One other topic I was thinking about is the pollution of the hive and the honey with chemicals in the wires and the other parts we put into the hive. Some electronic devices really smell awful and I’d bet there are substances that transpire from the cables into the wax, honey and the bees.

I cannot afford to not harvest my honey so I want to bee very sure nothing migrates into it. Currently all the wiring in the hive really makes me feel uncertain If I really want to do this.
I was wondering if I could do it similar to the sensors in the brewpi setups going from outside through the hive wall into the space between two combs. But this would bring cold steel directly into the winter cluster and drain energy. Or you would have to pull out the sensors for inspection, what could be hard if they were fixed by the bees with Propolis. And I do not want to drill my hives.
What do you think about this (issue)?

Interesting resource https://store.brewpi.com ! :-)

Adafruit has - for beer brewing initially - a “food-grade heat shrink” Food-Grade Heat Shrink - 3/8 diameter 12 long : ID 1020 : $3.95 : Adafruit Industries, Unique & fun DIY electronics and kits so In case you don’t wont to have PVC in the hive directly use this as protection.

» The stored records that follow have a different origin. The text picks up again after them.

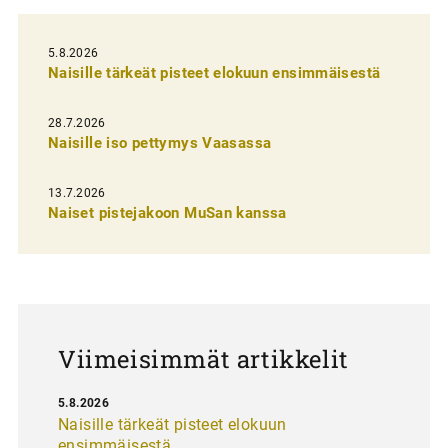
e
l
5.8.2026
Naisille tärkeät pisteet elokuun ensimmäisestä
i
e
28.7.2026
n
Naisille iso pettymys Vaasassa
s
13.7.2026
e
Naiset pistejakoon MuSan kanssa
l
a
u
s
Viimeisimmät artikkelit
5.8.2026
Naisille tärkeät pisteet elokuun
ensimmäisestä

HOBOS did not place the sensors with cables in the hive but protected with thermowells similar to yout link @Juergen, but longer, they published an inspection picture a long time ago but I can not find it right now. but you have to drill a lot of holes in the box

see: http://www.hobos.eu/de/lehrer-schueler-eltern/hobos-live/bienenstock-allgemein/wuerzburg.html

and it is not weather proof for outdoor. The nice thing is that you can use e.g. this temperature sensor DS18B20 Wasserdichter Temperatur Sensor Hochwertige Version [KP02029] - 5.90EUR : komputer.de, Arduino Open Source Hardware

Gegenüber der alten Version die mit Schrumpfschlauch an der Edelstahlhüle abgedichtet war ist dieser Sensor vergossen. Neben höherer Dichtigkeit bietet dies auch den Vorteil dass der Sensor in handelsüblichen Tauchhülsen mit 6,5mm Innendurchmesser problemlos eingesetzt werden kann.

I think a solution with thermowells (de: TauchhĂĽlsen) could be to mount the thermowells in the base so you can inspect the hive without moving cables around. But this is only a solution for the lower brood box. So it could be ok for Dadant / Zander 1,5 / DN 1,5 beekeeper or beekeeper with only one Zander / whatever brood box. With two brood boxes it will be not possible, and super monitoring is also not doable.